Salah satu jenis tarian yang terkenal adalah Tari Sembah dan Tari Melinting (saat ini nama Tari Sembah sudah
dibakukan menjadi Sigeh Pengunten).
Ritual tari sembah biasanya diadakan oleh masyarakat lampung untuk menyambut
dan memberikan penghormatan kepada para tamu atau undangan yang datang, mungkin
bolehlah dikatakan sebagai sebuah tarian penyambutan. Selain sebagai ritual
penyambutan, tari sembah pun kerap kali dilaksanakan dalam upacara adat
pernikahan masyarakan Lampung.
Busana Adat
Daerah Lampung dikenal sebagai penghasil kain tapis, kain tenun
bersulam benang emas yang indah. Kain ini dibuat oleh wanita. Pada
penyelenggaraan upacara adat, seperti perkawinan, tapis yang dipenuhi sulaman
benang emas dengan motif yang indah merupakan kelengkapan busana adat daerah
Lampung.
Dalam keseharian laki-laki Lampung mengikat kepalanya dengan kikat.
Bahannya dari kain batik. Bila dipakai dalam kerapatan adat dipadukan dengan
baju teluk belanga dan kain. Lelaki muda Lampung lebih menyukai memakai
kepiah/ketupung, yaitu tutup kepala berbentuk segi empat berwarna hitam terbuat
dari kain tebal, apalagi kalau ingin bertemu dengan gadis. Untuk mengiring
pengantin dikenakan kekat akkin, yaitu destar dengan bagian tepi dihias
bunga-bunga dari benang emas dan bagian tengah berhiaskan siger, serta di salah
satu sudutnya terdapat sulaman benang emas berupa bunga tanjung dan bunga
cengkeh.
Sebagai penutup badan dikenakan kawai, yaitu baju berbentuk teluk
belanga belah buluh atau jas. Baju ini terbuat dari bahan kain tetoron atau
belacu dan lebih disukai yang berwarna terang. Tetapi sekarang banyak digunakan
kawai kemija, yaitu bentuk kemeja seperti pakaian sekolah atau moderen.

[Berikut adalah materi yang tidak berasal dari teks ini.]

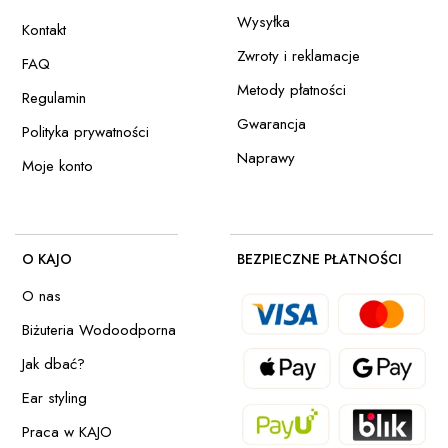
Wysyłka
Kontakt
Zwroty i reklamacje
FAQ
Metody płatności
Regulamin
Gwarancja
Polityka prywatności
Naprawy
Moje konto
O KAJO
BEZPIECZNE PŁATNOŚCI
O nas
Biżuteria Wodoodporna
Jak dbać?
Ear styling
Praca w KAJO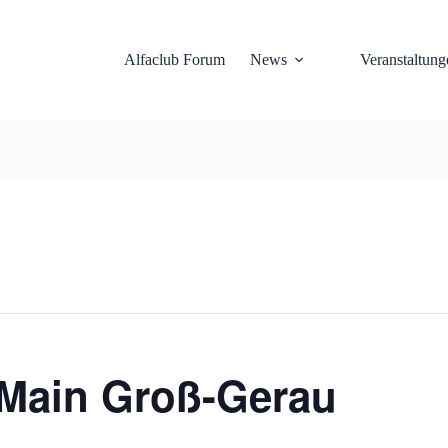
Alfaclub Forum
News
Veranstaltung
-Main Groß-Gerau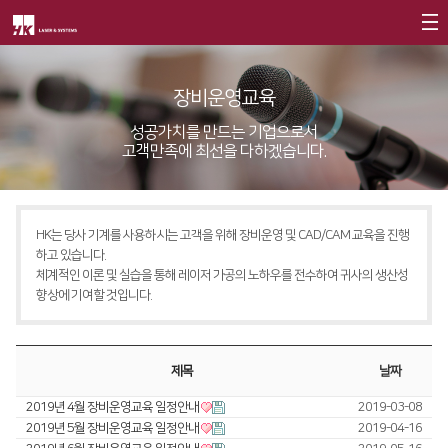
회사소개
장비운영교육
제품소개
CEO
성공가치를 만드는 기업으로서
고객만족에 최선을 다하겠습니다.
회사개요
Fiber
고객지원
∨
회사연혁
FS Series
서비스
CI소개
HK는 당사 기계를 사용하시는 고객을 위해 장비운영 및 CAD/CAM 교육을 진행
FL3015
트레이닝
∨
하고 있습니다.
가치경영
∨
체계적인 이론 및 실습을 통해 레이저 가공의 노하우를 전수하여 귀사의 생산성
RS3015
교육일정
향상에 기여할 것입니다.
기업정신
FE Series
교육신청/문의
핵심가치
FC3015
원격지원
제목
날짜
Vision Statement
HD Series
HK Insight
2019년 4월 장비운영교육 일정안내
2019-03-08
2019년 5월 장비운영교육 일정안내
2019-04-16
지사안내
∨
Conversion
∨
자료실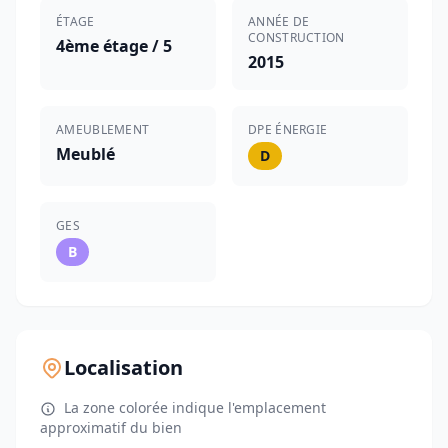
ÉTAGE
ANNÉE DE
CONSTRUCTION
4ème étage / 5
2015
AMEUBLEMENT
DPE ÉNERGIE
Meublé
D
GES
B
Localisation
La zone colorée indique l'emplacement
approximatif du bien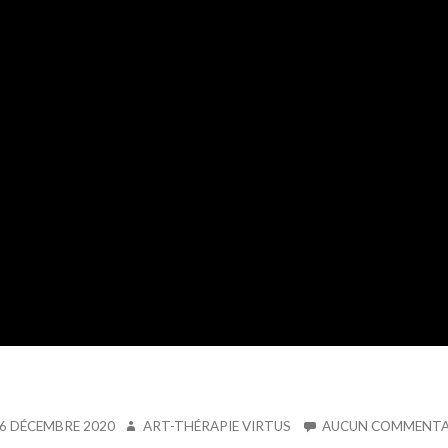
IÉ
AUTEUR
6 DÉCEMBRE 2020
ART-THÉRAPIE VIRTUS
AUCUN COMMENTA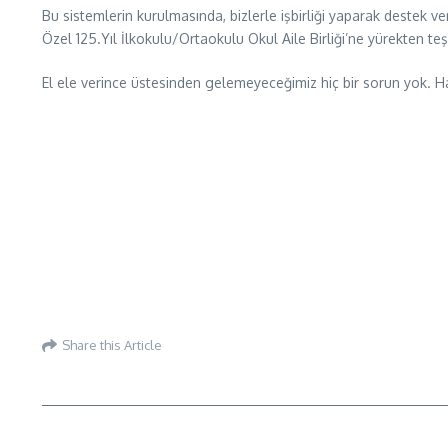
Bu sistemlerin kurulmasında, bizlerle işbirliği yaparak destek v
Özel 125.Yıl İlkokulu/Ortaokulu Okul Aile Birliği’ne yürekten teş
El ele verince üstesinden gelemeyeceğimiz hiç bir sorun yok. 
Share this Article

Pemakaian kawai kemija ini sudah biasa untuk menyertai kain dan peci, ketika
menghadiri upacara adat sekalipun.
Bagian bawah mengenakan senjang, yaitu kain yang dibuat dari kain
Samarinda. Bugis atau batik Jawa. Tetapi sekarang telah dikenal adanya celanou
(celana) pendek dan panjang sebagai penganti kain.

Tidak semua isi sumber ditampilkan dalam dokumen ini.